Karen ChappelGeraldton Guardian
A home in Morawa hit by ex-Tropical Cyclone Seroja.
Camera IconA home in Morawa hit by ex-Tropical Cyclone Seroja. Credit: Dana Hurst

It is April 2023.

Town ovals have sprung to life again in anticipation of the 2023 winter sports seasons.

Seeding is under way, school holidays are in full swing, Youth Week begins on Friday, and there is a noticeable increase in the number of grey nomads heading north.

Many communities are taking advantage of next week’s solar eclipse and are hosting astro tourism events.

It all seems very normal – the ebbs and flows of the life we love here in the Mid West.

At home the final barge boards are being fitted in place to mark the end for me of a long rebuild in the wake of the devastation left by ex-tropical Cyclone Seroja.

Two years ago, with the threat of a cyclone looming off the Mid West-Gascoyne coast, the mood in Morawa was one of disbelief.

For a cyclone to impact the Mid West coast was a shock. For it to impact inland communities was a stretch too far in the minds of many.

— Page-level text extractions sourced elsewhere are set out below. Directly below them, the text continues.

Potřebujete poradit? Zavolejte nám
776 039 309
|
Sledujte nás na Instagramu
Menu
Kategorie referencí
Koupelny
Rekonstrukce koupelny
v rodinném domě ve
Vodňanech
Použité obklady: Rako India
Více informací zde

But it did, and two years on, the scars of that day can still be seen through the veil of normality which has returned to our region.

Northampton and Kalbarri bore the brunt of Seroja and while those communities keep on keeping on, the infrastructure – the homes, the pub, the businesses – can seem a long way from recovered.

There have been myriad reasons why the rebuild has taken so long; the shortage of tradies, supply chain issues, escalating costs and lengthy negotiations with insurance companies.

For those with roofs still to be sealed, walls to be fixed, fences to be erected and essential services to be restored, it can be a frustrating wait.

It is estimated the rebuild will take another 12 months and it is good to see two years on, the State Government is still pitching in funding to help the local governments at the coalface get the job done.

All affected local governments in the area are working hard to finish the rebuild and pick up the pieces in their communities.

But the beautiful thing about living in a country town is you always have a neighbour to lean on and the knowledge that as a community, you are all going through it together.

This is what got us through the initial shock on day one. It is what got us through the days with no power, no water and little communication with the outside world, and it is what has got us through the long rebuild.

Shock — the feeling we all felt that day — is tough to process, but thankfully it is not one we had to process alone.

When local government leaders gathered six months after Seroja struck, the grief and emotion was evident.

Listening to Northampton Shire chief executive Garry Keefe describe with raw emotion the toll that day took on his community was tough.

In a room full of people who consider themselves tough, resilient, rural community leaders there was barely a dry eye to be seen.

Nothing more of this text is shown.